[Opening GIVEN RECORDS section]

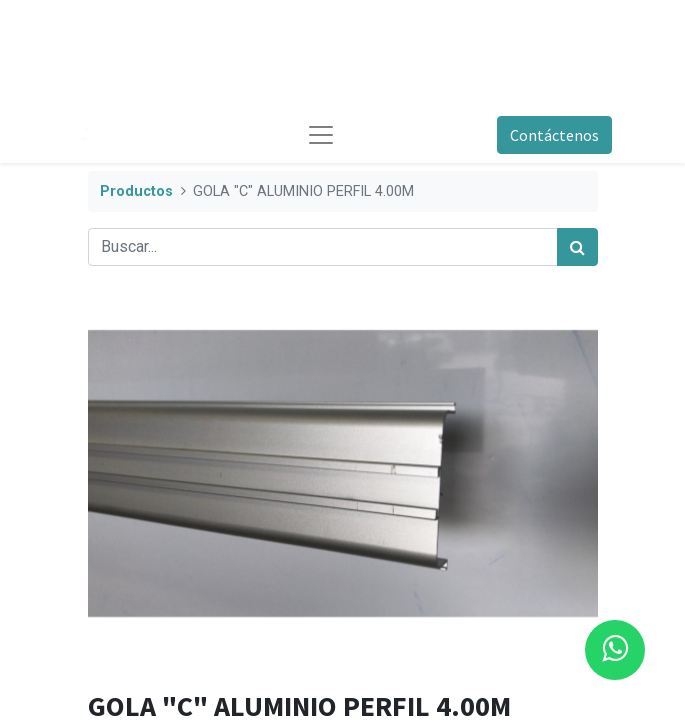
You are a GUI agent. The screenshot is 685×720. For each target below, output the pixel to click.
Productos (136, 191)
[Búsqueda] (577, 247)
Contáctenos (554, 135)
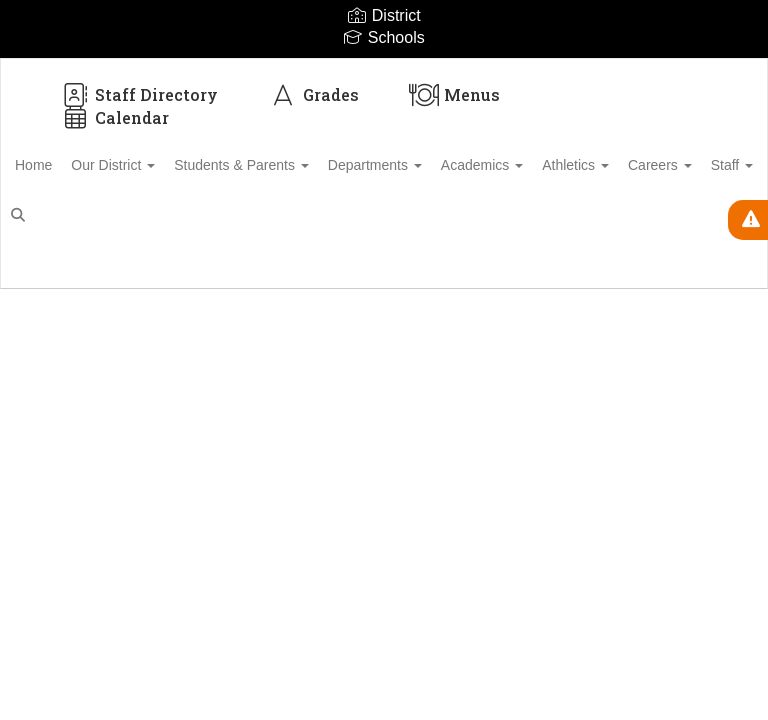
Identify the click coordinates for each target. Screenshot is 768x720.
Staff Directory (139, 94)
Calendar (114, 117)
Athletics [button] (661, 165)
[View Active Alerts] (748, 220)
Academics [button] (557, 165)
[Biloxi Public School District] (384, 71)
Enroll (687, 280)
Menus (454, 94)
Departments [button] (439, 165)
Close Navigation (313, 223)
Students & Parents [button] (294, 165)
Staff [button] (161, 215)
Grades (313, 94)
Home (64, 165)
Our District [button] (155, 165)
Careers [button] (78, 215)
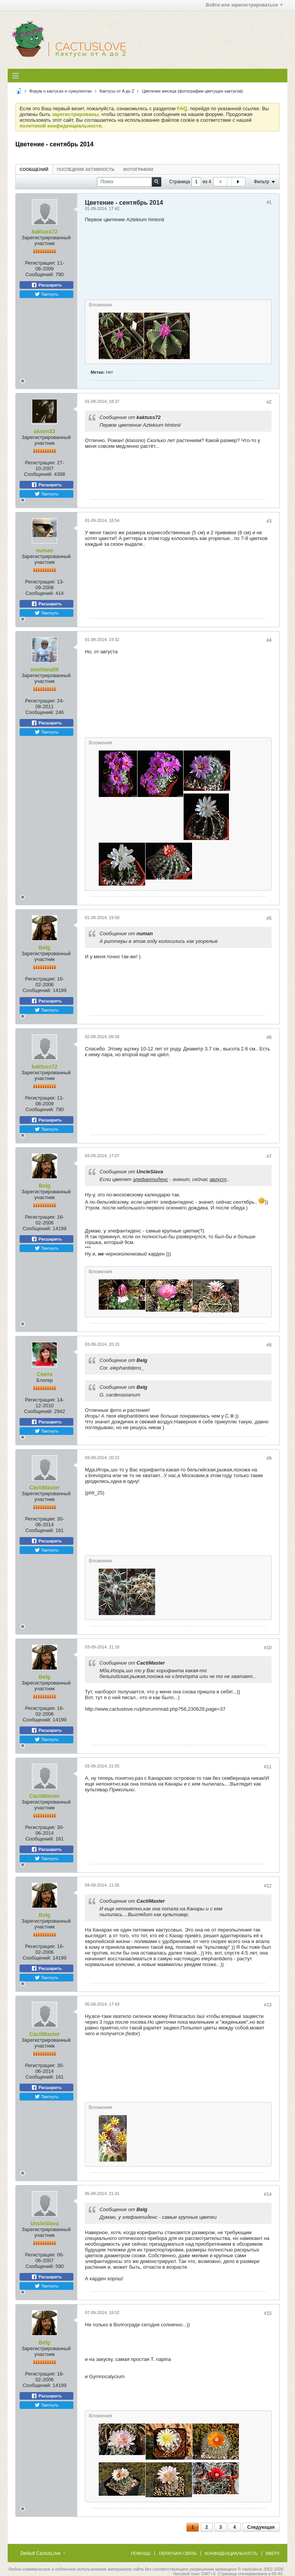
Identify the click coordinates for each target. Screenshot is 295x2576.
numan (44, 550)
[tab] (34, 169)
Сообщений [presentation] (34, 169)
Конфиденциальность (231, 2553)
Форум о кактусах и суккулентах (60, 91)
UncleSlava (44, 2223)
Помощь (141, 2553)
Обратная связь (178, 2553)
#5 (269, 918)
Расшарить (46, 285)
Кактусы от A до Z (116, 91)
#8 (269, 1345)
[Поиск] (129, 182)
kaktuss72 (44, 232)
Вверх (273, 2553)
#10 (268, 1647)
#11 (268, 1766)
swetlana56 (44, 669)
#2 (269, 402)
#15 (268, 2313)
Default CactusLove (43, 2553)
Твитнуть (47, 294)
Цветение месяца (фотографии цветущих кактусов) (192, 91)
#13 (268, 2005)
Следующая (261, 2527)
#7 (269, 1156)
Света (45, 1374)
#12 (268, 1886)
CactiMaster (44, 1487)
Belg (44, 947)
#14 (268, 2194)
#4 (269, 640)
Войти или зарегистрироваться (244, 5)
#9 (269, 1458)
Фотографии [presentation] (138, 169)
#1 (269, 202)
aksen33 (44, 431)
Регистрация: (40, 263)
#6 (269, 1037)
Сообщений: (39, 274)
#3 (269, 521)
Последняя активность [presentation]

[Closing GIVEN RECORDS section]

- WHAT IS EXPECTED -
Scan the entries above for the word "button", then copy every line in which it occurs.

- ANSWER TO THIS EXERCISE -
Athletics [button] (661, 165)
Academics [button] (557, 165)
Departments [button] (439, 165)
Students & Parents [button] (294, 165)
Staff [button] (161, 215)
Our District [button] (155, 165)
Careers [button] (78, 215)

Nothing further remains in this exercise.